Между тем гости подъехали к крыльцу, где были встречены молодой четой. Их пригласили в гостиную, побеседовать до обеда. Вдруг Морленд обратился к своему зятю:
– Был у вас сейчас архитектор Зигварт?
– Да, он был у моего отца. Вы с ним знакомы? Наверное, встречались в Берлине?
– Нет, я видел его вчера в Эберсгофене.
– Ты там останавливался, папа? – спросила Алиса. –
– У меня были на это свои причины, – последовал лаконичный ответ.
– Архитектор Зигварт? – переспросил Берндт. – Разве он теперь в Эберсгофене? Впрочем, ему нельзя было оставаться в Берлине.
– Нельзя? Почему? – с удивлением спросил Бертольд.
– Может быть, мне следовало бы промолчать, но так как этот Зигварт имеет, по-видимому, отношение к Равенсбергу, то будет, пожалуй, лучше сказать вам всю правду. Подобные типы охотно заводят знакомства со знатными домами, чтобы впоследствии извлечь из этого выгоду. Случилась неприятная история. Вы ведь видели мою новую виллу в Берлине?
– Разумеется! Архитектор Гунтрам создал настоящее произведение искусства.
– Да, я того же мнения, да и весь Берлин также. Но Зигварт заявил претензию на проект виллы как на свою собственность.
– Зигварт? – воскликнул Бертольд. – Но, как мне известно, он ученик Гунтрама.
– Совершенно верно! Он уверял, что, закончив этот проект и уезжая в Италию, оставил его среди других чертежей у своего учителя. Надо иметь большую смелость, чтобы, будучи молодым, никому не известным и ничем себя не зарекомендовавшим человеком, обвинить в подобном выдающегося архитектора. А Зигварт именно это и сделал.
– Это невозможно! – воскликнул Бертольд. – Что же ответил на это Гунтрам?
– Он отнесся к делу слишком мягко – посмеялся и сказал, что от человека в его положении нельзя ожидать, чтобы он серьезно отнесся к подобному обвинению. Зигварт всегда отличался эксцентричностью. Возможно, что и у него был составлен подобный проект, и на этом основании он выдумал всю эту историю.
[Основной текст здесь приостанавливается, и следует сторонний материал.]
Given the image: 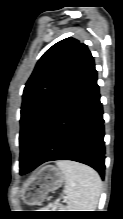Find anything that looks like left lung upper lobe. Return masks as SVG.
Listing matches in <instances>:
<instances>
[{
    "mask_svg": "<svg viewBox=\"0 0 123 219\" xmlns=\"http://www.w3.org/2000/svg\"><path fill=\"white\" fill-rule=\"evenodd\" d=\"M94 65L87 46L66 38L37 62L23 91L20 119V170L32 158L54 113Z\"/></svg>",
    "mask_w": 123,
    "mask_h": 219,
    "instance_id": "left-lung-upper-lobe-1",
    "label": "left lung upper lobe"
}]
</instances>
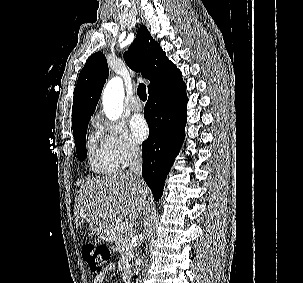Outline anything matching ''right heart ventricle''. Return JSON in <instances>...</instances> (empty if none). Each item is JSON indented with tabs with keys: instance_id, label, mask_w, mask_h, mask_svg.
<instances>
[{
	"instance_id": "1",
	"label": "right heart ventricle",
	"mask_w": 303,
	"mask_h": 283,
	"mask_svg": "<svg viewBox=\"0 0 303 283\" xmlns=\"http://www.w3.org/2000/svg\"><path fill=\"white\" fill-rule=\"evenodd\" d=\"M88 157L92 170L97 173H111L118 167L93 137L88 141Z\"/></svg>"
}]
</instances>
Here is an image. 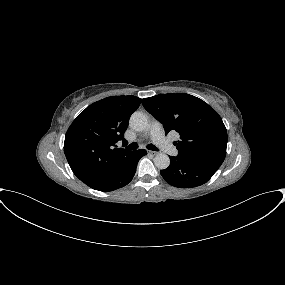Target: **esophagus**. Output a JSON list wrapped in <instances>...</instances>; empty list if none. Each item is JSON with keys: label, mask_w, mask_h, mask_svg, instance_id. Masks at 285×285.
Segmentation results:
<instances>
[{"label": "esophagus", "mask_w": 285, "mask_h": 285, "mask_svg": "<svg viewBox=\"0 0 285 285\" xmlns=\"http://www.w3.org/2000/svg\"><path fill=\"white\" fill-rule=\"evenodd\" d=\"M148 154L151 155V156H155V155H157L158 153L155 152V151H148Z\"/></svg>", "instance_id": "esophagus-1"}]
</instances>
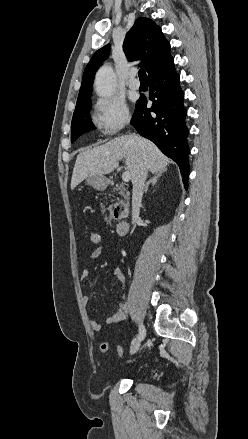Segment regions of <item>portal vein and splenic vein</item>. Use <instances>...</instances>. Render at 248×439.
Here are the masks:
<instances>
[{
	"mask_svg": "<svg viewBox=\"0 0 248 439\" xmlns=\"http://www.w3.org/2000/svg\"><path fill=\"white\" fill-rule=\"evenodd\" d=\"M130 178H131L130 171L126 170L125 172H123L122 180H123L124 182H129V181H130Z\"/></svg>",
	"mask_w": 248,
	"mask_h": 439,
	"instance_id": "18ae733b",
	"label": "portal vein and splenic vein"
}]
</instances>
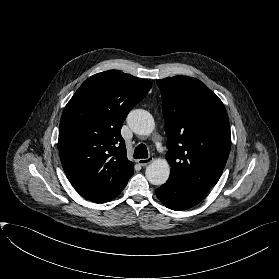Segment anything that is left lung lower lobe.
I'll return each instance as SVG.
<instances>
[{
	"label": "left lung lower lobe",
	"instance_id": "0a47b994",
	"mask_svg": "<svg viewBox=\"0 0 279 279\" xmlns=\"http://www.w3.org/2000/svg\"><path fill=\"white\" fill-rule=\"evenodd\" d=\"M207 192L171 177L156 190L159 200L172 210H186L197 205Z\"/></svg>",
	"mask_w": 279,
	"mask_h": 279
}]
</instances>
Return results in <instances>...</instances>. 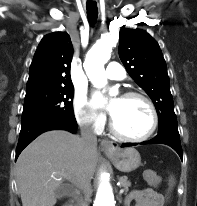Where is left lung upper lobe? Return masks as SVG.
I'll use <instances>...</instances> for the list:
<instances>
[{"label":"left lung upper lobe","instance_id":"1","mask_svg":"<svg viewBox=\"0 0 197 206\" xmlns=\"http://www.w3.org/2000/svg\"><path fill=\"white\" fill-rule=\"evenodd\" d=\"M119 56L129 75L152 99L159 118L158 134H179L166 63L158 43L146 31L123 29Z\"/></svg>","mask_w":197,"mask_h":206}]
</instances>
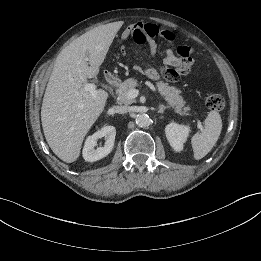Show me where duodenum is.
I'll list each match as a JSON object with an SVG mask.
<instances>
[{"mask_svg":"<svg viewBox=\"0 0 261 261\" xmlns=\"http://www.w3.org/2000/svg\"><path fill=\"white\" fill-rule=\"evenodd\" d=\"M105 80L110 86H115L118 83V78L110 72L105 74Z\"/></svg>","mask_w":261,"mask_h":261,"instance_id":"obj_1","label":"duodenum"}]
</instances>
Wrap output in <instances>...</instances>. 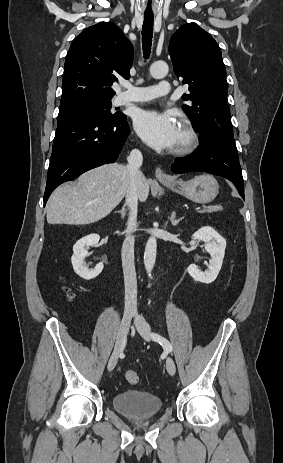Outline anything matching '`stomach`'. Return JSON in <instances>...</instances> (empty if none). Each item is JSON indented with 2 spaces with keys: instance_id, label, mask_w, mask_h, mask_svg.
Returning a JSON list of instances; mask_svg holds the SVG:
<instances>
[{
  "instance_id": "0dacf381",
  "label": "stomach",
  "mask_w": 283,
  "mask_h": 463,
  "mask_svg": "<svg viewBox=\"0 0 283 463\" xmlns=\"http://www.w3.org/2000/svg\"><path fill=\"white\" fill-rule=\"evenodd\" d=\"M166 187L196 203L211 202L219 192L217 180L208 174L194 177L191 180H176L172 183L162 182Z\"/></svg>"
}]
</instances>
Это просто какая-то мания величия. Я смотрю на это дело как на вымогательство, которое надо пресечь самым жестким образом, но Гунтрама никак нельзя было заставить сделать это.
– Шантаж в отношении своего учителя!.. Это отвратительно! – В голосе Алисы прозвучало глубочайшее отвращение.
Ее отец, не проронивший до сих пор ни слова, обратился к зятю и сухо спросил:
– Ты, разумеется, на стороне Гунтрама, потому что уже давно знаком с ним?
– Но, Вильям, тут и речи не может быть о том, чтобы быть на чьей-либо стороне, – вмешалась госпожа Берндт. – Всякая попытка отнестись к этому делу серьезно была бы оскорблением для Гунтрама. Ты ведь знаешь, какое положение занимает он в Берлине. Чего он только там не построил!
– Да, даже слишком много, когда-то он был в большой моде, но это уже давно прошло. Ваша вилла – гениальное произведение, но совершенно не в его стиле, потому что все, что он создавал до сих пор, – дешевка.
– Эта история кажется мне совершенно невозможной! – воскликнул сильно взволнованный Бертольд. – Зигварт! Да ведь я знаю его с самого детства! Он и подобное обвинение просто несовместимы.
– Мне известны все подробности от самого Гунтрама. Следовательно, из самого достоверного источника, – возразил Берндт. – Он еще пощадил молодого человека, огласив дело лишь в узком кругу, где, разумеется, все отшатнулись от юного архитектора, и ему оставалось только уехать из Берлина.